Oh since I read about that squirting scarecrow, yeah, I've got plans for LOTS of those  :Big Grin:

----------


## mtman22

Dead drops are when we had Russians working for us and they had like film or something that they wanted to give our spies over in Russia they would hide it in dead animal carcases because who would go picking up dead rats so they figured it was safe but birds and other animals would pick them up and take off with them for food so they tried many different substances to keep animals away from them, hence the Tabasco sauce, it worked the best.
so my sugestion is to try sprinkling some tabasco on the plants or an old rag and leave it in spots in garden to keep the cats out. havent tried it my self but it's worth a shot.

----------


## crashdive123

Actually the term dead drop - in the realm of espionage referred to the exchanging of something (information, papers, parts, whatever) without a face to face exchange.  The person leaving the material (in a prearranged spot) would then signal the person picking up the material (might be a chalk mark, pile of stones, whatever signal was prearranged).  The receiver of material then knew to pick up the material.  Think of it like putting mail in your mailbox for pick up and raising the little flag to signal that there was something for pick up.  It had absolutely nothing to do with dead animals.

----------


## trax

what's going on here?
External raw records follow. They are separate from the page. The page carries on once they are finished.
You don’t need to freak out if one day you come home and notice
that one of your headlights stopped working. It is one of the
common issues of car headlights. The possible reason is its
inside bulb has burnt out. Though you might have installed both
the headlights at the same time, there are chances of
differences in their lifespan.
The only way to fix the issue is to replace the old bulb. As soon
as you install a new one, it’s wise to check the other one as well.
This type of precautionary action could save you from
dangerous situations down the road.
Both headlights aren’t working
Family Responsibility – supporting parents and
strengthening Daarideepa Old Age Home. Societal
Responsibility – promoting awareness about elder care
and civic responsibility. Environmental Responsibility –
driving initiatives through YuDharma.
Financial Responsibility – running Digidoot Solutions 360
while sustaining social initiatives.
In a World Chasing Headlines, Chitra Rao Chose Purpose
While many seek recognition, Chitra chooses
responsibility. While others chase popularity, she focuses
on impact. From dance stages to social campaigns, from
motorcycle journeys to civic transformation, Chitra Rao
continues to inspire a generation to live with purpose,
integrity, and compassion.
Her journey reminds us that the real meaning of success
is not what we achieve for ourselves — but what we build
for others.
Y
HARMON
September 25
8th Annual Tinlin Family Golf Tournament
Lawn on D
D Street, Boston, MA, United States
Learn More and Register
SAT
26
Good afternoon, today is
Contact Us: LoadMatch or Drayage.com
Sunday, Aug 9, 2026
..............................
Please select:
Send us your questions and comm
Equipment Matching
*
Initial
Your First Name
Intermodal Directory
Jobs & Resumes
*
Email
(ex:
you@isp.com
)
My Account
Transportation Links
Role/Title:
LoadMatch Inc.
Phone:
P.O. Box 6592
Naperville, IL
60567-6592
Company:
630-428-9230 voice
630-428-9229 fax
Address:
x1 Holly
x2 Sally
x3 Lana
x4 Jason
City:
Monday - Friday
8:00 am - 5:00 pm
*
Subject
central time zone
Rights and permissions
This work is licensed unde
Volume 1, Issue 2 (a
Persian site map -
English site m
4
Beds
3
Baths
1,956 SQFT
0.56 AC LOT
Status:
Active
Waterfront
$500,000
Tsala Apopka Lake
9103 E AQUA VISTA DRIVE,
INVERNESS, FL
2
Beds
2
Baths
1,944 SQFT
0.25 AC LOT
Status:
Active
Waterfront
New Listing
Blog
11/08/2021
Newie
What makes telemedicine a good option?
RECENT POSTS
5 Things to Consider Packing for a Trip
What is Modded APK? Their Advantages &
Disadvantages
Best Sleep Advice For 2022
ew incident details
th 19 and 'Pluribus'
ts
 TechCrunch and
Are we supposed to try sprinkling dead Russians in the yard to keep cats out?

----------


## mtman22

the other thing is have all your neighbor kids come over for a camp out with there sling shots and tell them for every cat they get you will give them a quarter.

----------


## Rick

If I understand it correctly you are supposed to drop dead Russians in your garden. I must say, that's a long way to travel and a lot of work just to keep cats out of your garden.

----------


## Omid

> does anyone have any ideas on how to keep cats out of my yard/garden? they crap in the garden with its litter-box-like freshly turned soil. i have heard of things like bottled panther urine, perhaps bottled coyote pee? lol. any and all ideas are welcome, i didn't plant my crops for them to ruin with their nasty fertilizer. thanks folks.


i dont like cats either. My friend had this nasty cat who scratches badly...
Anyway, my other friend had the same problem as u. he somehow caught it in a bag and drove a long way and dropped the cat off behind a path mark.

What u need to do is get two people and wear thick gloves. Get a strong bag. One person act nice to the cat and pet it on the head. Have the other person ready the bag. MAKE SURE THE CAT DOES NOT SEE THE BAG> DO NOT PUT THE CAT HEAD FIRST OR IT WILL RUN OFF. Ok get the cat in the bag and close it quick.

----------


## TrappinGal

anti freeze is not a good idea. 

if your gonna kill them just shoot them out right, dont poison them to suffer and die.

dogs love the taste of antifreeze too so id be careful even considering it.

if theyre feral cats use a cage trap then dispatch and dispose of them elsewhere. 

if you know its your neighbors id tell em to keep it on their property or it would be fair game.

----------